As an adult, he falls further and further from his dream and suffers for quite some time. One evening, during a performance, he walks off the stage and collapses and the doctor tells him his heart is failing.

In the next scene his agent refers to a concert scheduled seven years out and in that moment something shifts for the conductor. He listens to the invitation to return home to love and takes the leap that changes everything.


He quits his life as a conductor and returns to his hometown and leads the church choir. He shows them how to each find their own unique note and sing together in harmony. He lives out his mission to open hearts with music and in the process opens his own heart and returns to a state of harmony.

If you haven't seen it, I invite you to watch and notice what you see and feel as his "note" ripples out and touches everyone around him. Oh, and it’s a Swedish movie with sub-titles. Have tissues nearby. Those Swedes know how to make a movie!


Before watching the movie, a wise woman shared a framework of understanding for the journey of life that resonated deeply with me. She showed us the movie to demonstrate it in action.

I invite you to open your heart to oneness and harmony and share through your unique note. If we all listen for the call and take the leap, imagine the possibilities of a world in a state of harmony. (Link to download the diagram document.)

Here's what I see. Each circle represents a state of being. The top circle represents oneness and harmony and I believe we are all born in this state. Then through challenge, heartbreak or trauma we fall into the bottom circle of separation and suffering and it is our thoughts about those experiences and resistance to feeling what wants to happen that keep us stuck spinning around and around.

The main character in the movie experienced several challenges and traumas in his life where he fell into the lower circle. He looped around and around for years suffering until that moment with his agent and he felt the pull to return home. The movie is a beautiful story of his journey home to love and harmony.

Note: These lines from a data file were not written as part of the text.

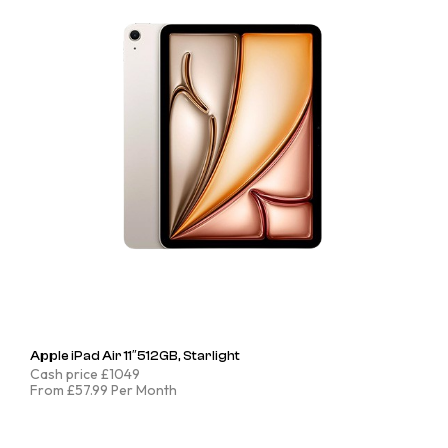
Apple iPad Air 11″512GB, Starlight
Cash price £1049
From £57.99 Per Month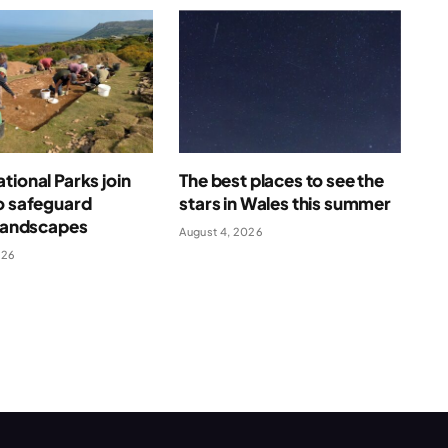
tional Parks join
The best places to see the
o safeguard
stars in Wales this summer
 landscapes
August 4, 2026
026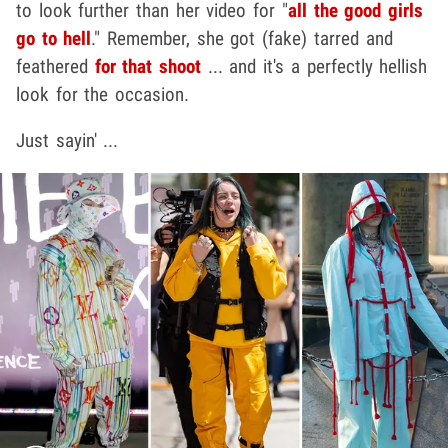
to look further than her video for "
all the good girls
go to hell
." Remember, she got (fake) tarred and
feathered
for that shoot
... and it's a perfectly hellish
look for the occasion.
Just sayin' ...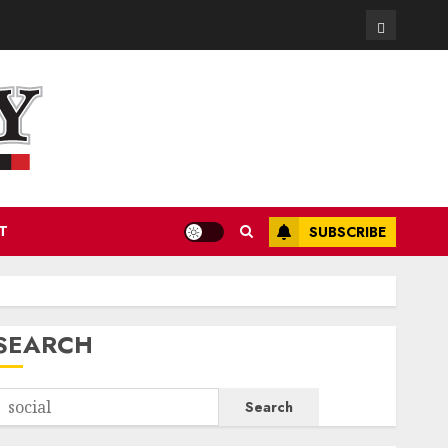
Contact
T
SUBSCRIBE
SEARCH
Search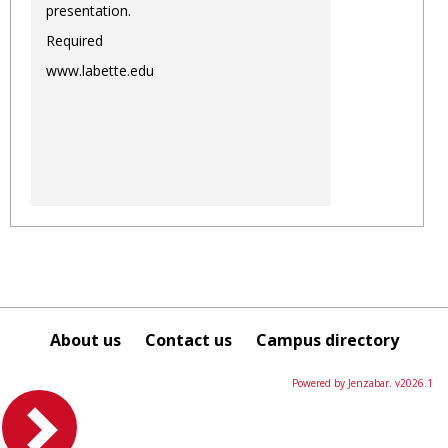
presentation.
Required
www.labette.edu
About us
Contact us
Campus directory
Powered by Jenzabar. v2026.1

You may have recently fallen and feel stuck going around and around looping in the lower circle. As souls, we asked for this human experience and sometimes it gets really uncomfortable, especially when you you don't see a way out...yet! I've been there stuck many times saying, "Really, I asked for this?" Yep. You may think "I don't ever want to fall again." I hear you. As much as you in this moment may not want to ever fall again, I believe we will all continue to fall and that's okay. It's also completely okay to feel whatever emotion comes up for you when you do fall. Feeling is being human.

I see the separation as part of our maturation process and natural evolution of consciousness. Each fall provides the opportunity to practice taking the leap back to oneness through kindness, self-care and self-compassion. With practice and dropping the resistance, it becomes easier to move through the transition from separation to oneness.

My intention for sharing this framework is to bring light to the possibility and potential to find your way back home after a fall and show you that you always have the choice to lead your own experience. YAY! You've got this! I promise you, there is another way.

So, what is one act of self-care or self-compassion you can give yourself today?


If you’re coming up blank or don’t think you have time for self-care, here are some suggestions to get you started.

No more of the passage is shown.